Dans cette double logique de respect du droit par la présomption d’innocence et de décongestion des prisons qui permettrait à l’Etat d’améliorer les conditions carcérales, la liberté sous caution telle qu’elle est appliquée aux Etats-Unis a été d’ailleurs débattue lors de la réunion tenue au ministère de la Justice. Aucune décision n’a été cependant prise face à la délicatesse du sujet : le principe pouvant être interprété, a priori, comme injuste car permet aux riches de se soustraire à la détention par le seul pouvoir de l’argent. Ce sujet fera certainement l’objet d’un grand débat avant une quelconque proposition de décision.

Par contre, il a été rappelé aux différents responsables que le décret portant organisation de la libération conditionnelle est déjà applicable. « La liberté conditionnelle peut être sollicitée par la personne condamnée ou par son conseil ou proposée par le chef d’établissement pénitentiaire (…). « Peuvent bénéficier d’une liberté conditionnelle, les conditions qui satisfont au temps d’épreuve énoncé à l’article 574 aliéna 2 du Code de procédure pénale :

les condamnés ayant accompli 3 mois de leur peine, si celle-ci est inférieure à 6 mois ;

les condamnés ayant accompli la moitié de leur peine, si celle-ci est supérieure à 6 mois ;

les condamnés ayant accompli 6 mois de leur peine, si celle-ci est inférieure à 9 mois lorsqu’ils sont en état de récidive légale ; les condamnés ayant accompli les deux tiers de leur peine, si celle-ci est supérieure à 9 mois lorsqu’ils sont en état de récidive légale ;

les condamnés ayant accompli 15 ans de leur peine, lorsqu’ils ont été condamnés aux travaux forcés à perpétuité ».
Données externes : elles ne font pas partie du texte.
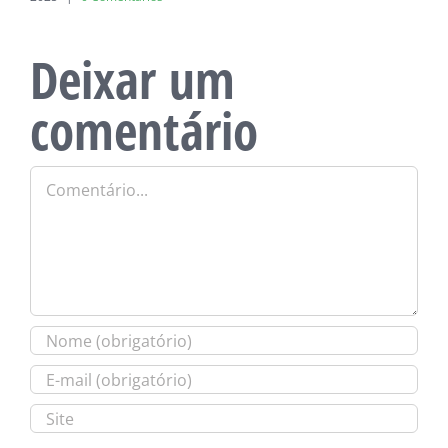
Deixar um
comentário
Comentário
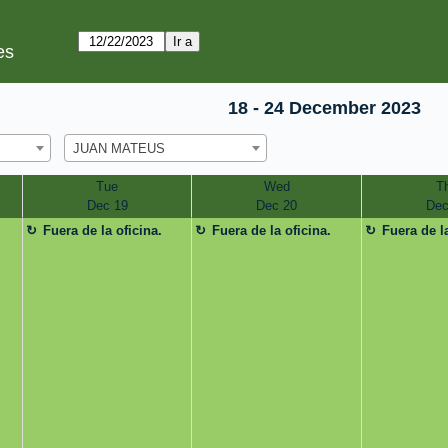
es
18 - 24 December 2023
JUAN MATEUS
Tue
Wed
T
Dec 19
Dec 20
Dec
Fuera de la oficina.
Fuera de la oficina.
Fuera de la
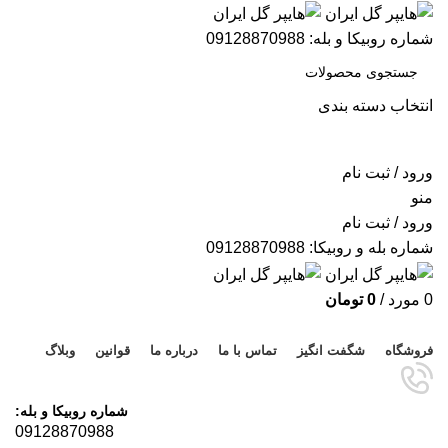
شماره روبیکا و بله: 09128870988
انتخاب دسته بندی
جستجو
ورود / ثبت نام
منو
ورود / ثبت نام
شماره بله و روبیکا: 09128870988
0
مورد
/
0
تومان
مرور دسته ها
فروشگاه
شگفت انگیز
تماس با ما
درباره ما
قوانین
وبلاگ
شماره روبیکا و بله:
09128870988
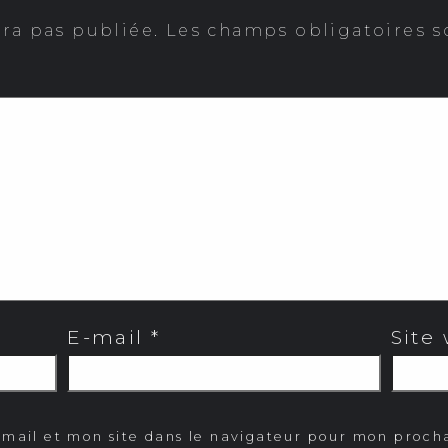
era pas publiée.
Les champs obligatoires s
E-mail
*
Site
mail et mon site dans le navigateur pour mon proc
Cette disposition devrait permettre de libérer de nombreux prisonniers qui se sont assagis depuis et d’aérer les prisons.

Près du ministère, on précise que ces différentes mesures entrent dans le cadre de la réforme judiciaire. Aucun détail n’a été donné mais sur la seule base du rapport du Département d’Etat américain, il y a encore beaucoup à faire ne serait-ce qu’au niveau de la pratique. On relève par exemple certains passages tels que « bien que la loi stipule que des mandats d’arrêt doivent être obtenus dans tous les cas sauf ceux impliquant des courses-poursuites, des personnes étaient souvent détenues et emprisonnées sur la simple accusation d’une autre personne. Les prévenus jouissent généralement du droit à un avocat et le droit d’être informés des charges pesant contre eux, mais le gouvernement n’assignait un avocat que pour les prévenus indigents faisant face à des peines de plus de cinq ans d’emprisonnement (…) ; bien que la Constitution stipule l’indépendance de la justice, celle-ci était susceptible d’influence de l’exécutif à tous les niveaux et était parfois corrompu (…) ; la loi stipule la présomption d’innocence; pourtant, cette présomption d’innocence était souvent négligée. On n’avait recours au jury que dans les cas de litiges portant sur le travail. Un rapport publié en 2003 par Catholic Relief Services (CRS) a indiqué que les droits d’une personne accusée de crime étaient souvent violés, et qu’il y avait un “large fossé entre les lois ayant servi à protéger les droits de l’accusé et l’application de ces lois.” »

En fait, la réforme n’aboutira pas à la remise en confiance de la population en la justice si les moyens humains, matériels et financiers demeurent insuffisants. Le code de déontologie des magistrats qui a été publié en même temps que le texte sur la liberté conditionnelle, énonce les mesures nécessaires pour la mise en œuvre des principes régissant les devoirs et obligations mis à la charge du magistrat (indépendance, impartialité, intégrité, convenances, égalité devant la loi, compétence et diligence…). Entre l’énoncé et la réalité cependant, il y a parfois un décalage énorme que la réforme doit harmoniser pour harmoniser une justice crédible, pilier de l’Etat de droit.